**What you should do:** The lines to copy from the listing below are those that contain the string "Entscheidungen".

**Dataset extract:**

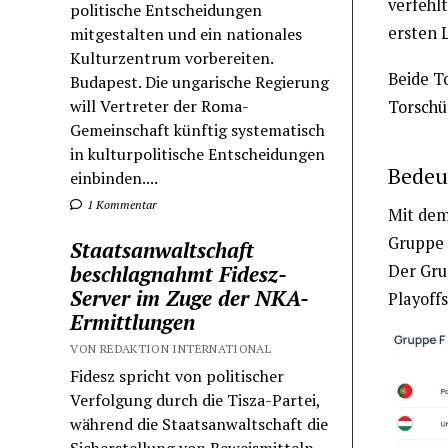
verfehl
politische Entscheidungen
ersten 
mitgestalten und ein nationales
Kulturzentrum vorbereiten.
Beide T
Budapest. Die ungarische Regierung
will Vertreter der Roma-
Torschü
Gemeinschaft künftig systematisch
in kulturpolitische Entscheidungen
Bedeu
einbinden....
1 Kommentar
Mit dem
Gruppe 
Staatsanwaltschaft
Der Grup
beschlagnahmt Fidesz-
Server im Zuge der NKA-
Playoffs
Ermittlungen
VON REDAKTION INTERNATIONAL
Fidesz spricht von politischer
Verfolgung durch die Tisza-Partei,
während die Staatsanwaltschaft die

**Worked solution:**
politische Entscheidungen
in kulturpolitische Entscheidungen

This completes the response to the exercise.